AI language models are great at solving single problems, but they struggle when they need to remember information from multiple conversations over time. This is a big issue because in real work situations, we often need to collaborate with others (or AI) over many sessions, not just one. It's like having a super-smart friend who forgets everything you told them yesterday.

What's the solution?

The researchers created MemoryCode, a special test that simulates real-world coding scenarios with multiple conversations. They used this to evaluate different AI models, including very advanced ones like GPT-4. They found that while all models could handle simple, isolated instructions well, even the best models had trouble when instructions were spread out over multiple sessions. This helped them identify that the main problem is the AI's inability to remember and connect information from earlier conversations.

Why it matters?

This matters because as we start to use AI more in our work, we need to know if it can be a reliable long-term teammate. The study shows that current AI, even the most advanced, has trouble with this kind of long-term collaboration. This highlights a big area for improvement in AI technology. If we can solve this problem, it could lead to AI assistants that can truly work alongside humans on complex, long-term projects, potentially revolutionizing how we work with computers in fields like software development, research, and more.

Abstract

Large Language Models (LLMs) are increasingly used in working environments for a wide range of tasks, excelling at solving individual problems in isolation.

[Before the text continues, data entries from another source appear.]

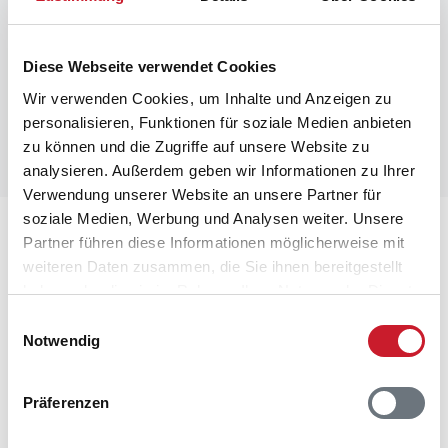
Diese Webseite verwendet Cookies
Wir verwenden Cookies, um Inhalte und Anzeigen zu
personalisieren, Funktionen für soziale Medien anbieten
zu können und die Zugriffe auf unsere Website zu
analysieren. Außerdem geben wir Informationen zu Ihrer
Verwendung unserer Website an unsere Partner für
soziale Medien, Werbung und Analysen weiter. Unsere
Lageplan
Partner führen diese Informationen möglicherweise mit
weiteren Daten zusammen, die Sie ihnen bereitgestellt
Adresse
haben oder die sie im Rahmen Ihrer Nutzung der Dienste
Ferienhaus HA307
gesammelt haben.
Einwilligungsauswahl
Spættevej 3
Notwendig
Hou
9370 Hals
Präferenzen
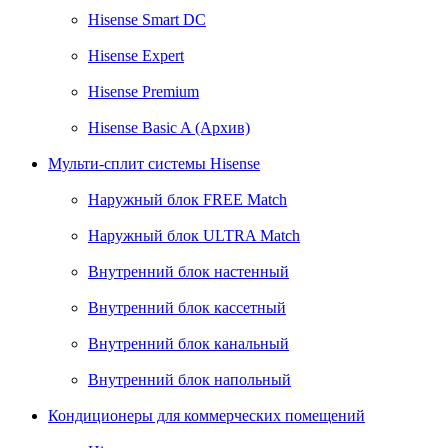
Hisense Smart DC
Hisense Expert
Hisense Premium
Hisense Basic A (Архив)
Мульти-сплит системы Hisense
Наружный блок FREE Match
Наружный блок ULTRA Match
Внутренний блок настенный
Внутренний блок кассетный
Внутренний блок канальный
Внутренний блок напольный
Кондиционеры для коммерческих помещений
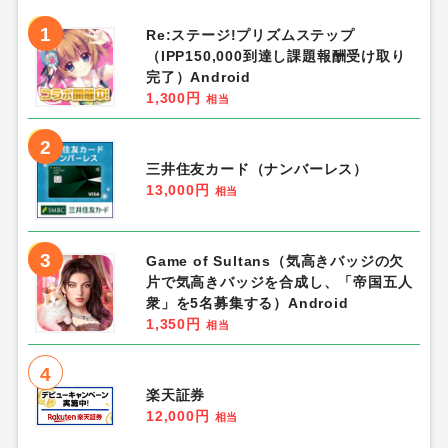
1
Re:ステージ!プリズムステップ
（IPP150,000到達し課題報酬受け取り
完了）Android
1,300円
相当
2
三井住友カード（ナンバーレス）
13,000円
相当
3
Game of Sultans（気高きバッジの欠
片で気高きバッジを合成し、「帝国五人
衆」を5名募集する）Android
1,350円
相当
4
楽天証券
12,000円
相当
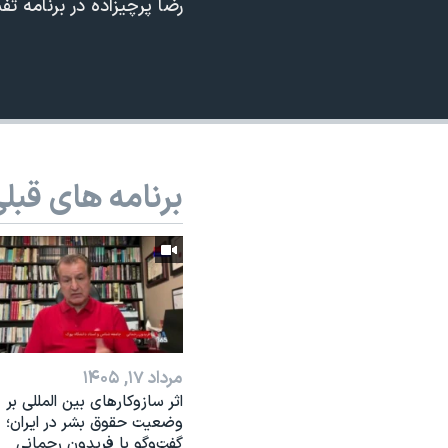
رضا پرچیزاده در برنامه ت
نرگس محمدی برنده جایزه نوبل صلح
360p
همایش محافظه‌کاران آمریکا «سی‌پک»
480p
صفحه‌های ویژه
720p
سفر پرزیدنت ترامپ به چین
1080p
برنامه های قبل
مرداد ۱۷, ۱۴۰۵
اثر ساز‌و‌کارهای بین المللی بر
وضعیت حقوق بشر در ایران؛
گفت‌وگو با فریدون رحمانی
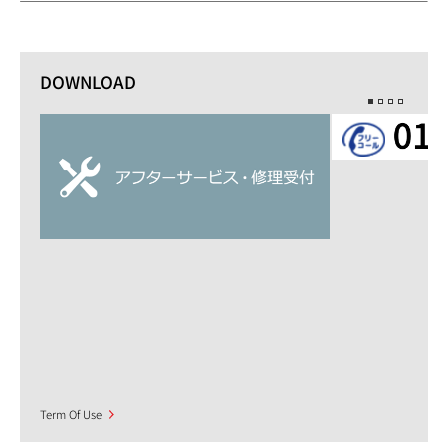
DOWNLOAD
Term Of Use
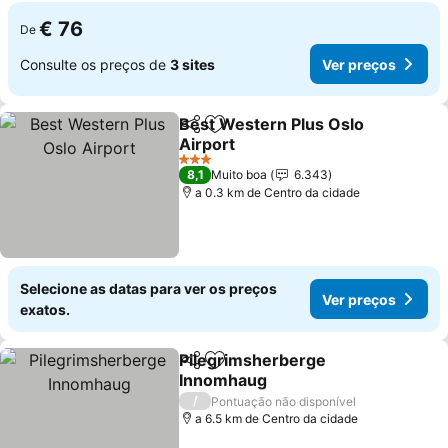
€ 76
De
Consulte os preços de
3 sites
Ver preços
Best Western Plus Oslo
Partilhar
Adicionar aos favoritos
Airport
3 Estrelas
8,1
Muito boa
6.343
a 0.3 km de Centro da cidade
Selecione as datas para ver os preços
Ver preços
exatos.
Pilegrimsherberge
Partilhar
Adicionar aos favoritos
Innomhaug
/
Pontuação não disponível
a 6.5 km de Centro da cidade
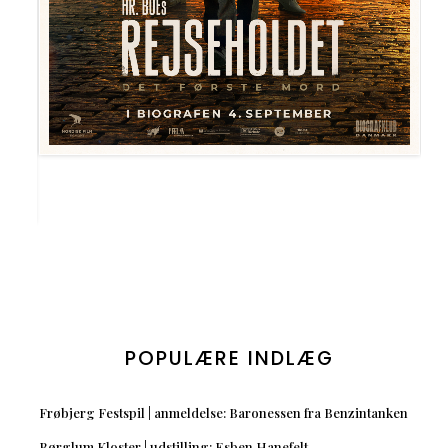
POPULÆRE INDLÆG
Frøbjerg Festspil | anmeldelse: Baronessen fra Benzintanken
Børglum Kloster | udstilling: Esben Hanefelt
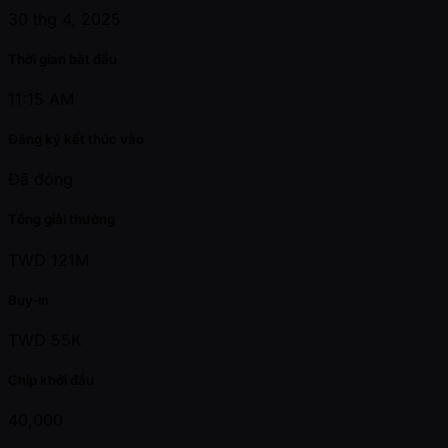
30 thg 4, 2025
Thời gian bắt đầu
11:15 AM
Đăng ký kết thúc vào
Đã đóng
Tổng giải thưởng
TWD 121M
Buy-in
TWD 55K
Chip khởi đầu
40,000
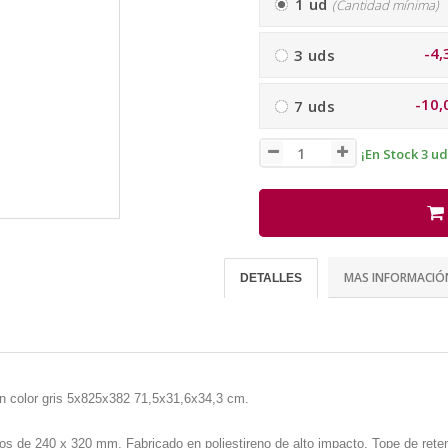
1 ud
(Cantidad mínima)
-4,
3 uds
-10,
7 uds
¡En Stock 3 ud
MAS INFORMACIÓ
DETALLES
 en color gris 5x825x382 71,5x31,6x34,3 cm.
 de 240 x 320 mm. Fabricado en poliestireno de alto impacto. Tope de retenc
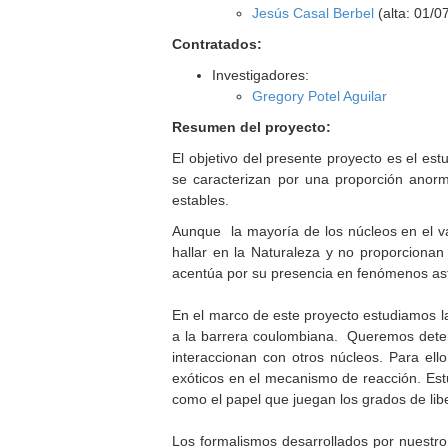
Jesús Casal Berbel
(alta: 01/0
Contratados:
Investigadores:
Gregory Potel Aguilar
Resumen del proyecto:
El objetivo del presente proyecto es el est
se caracterizan por una proporción anor
estables.
Aunque la mayoría de los núcleos en el v
hallar en la Naturaleza y no proporcionan
acentúa por su presencia en fenómenos astro
En el marco de este proyecto estudiamos la
a la barrera coulombiana. Queremos determ
interaccionan con otros núcleos. Para ell
exóticos en el mecanismo de reacción. Estu
como el papel que juegan los grados de lib
Los formalismos desarrollados por nuestro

However, are they also able to effectively collaborate over long-term interactions? To investigate this, we introduce MemoryCode, a synthetic multi-session dataset designed to test LLMs' ability to track and execute simple coding instructions amid irrelevant information, simulating a realistic setting. While all the models we tested handle isolated instructions well, even the performance of state-of-the-art models like GPT-4o deteriorates when instructions are spread across sessions. Our analysis suggests this is due to their failure to retrieve and integrate information over long instruction chains. Our results highlight a fundamental limitation of current LLMs, restricting their ability to collaborate effectively in long interactions.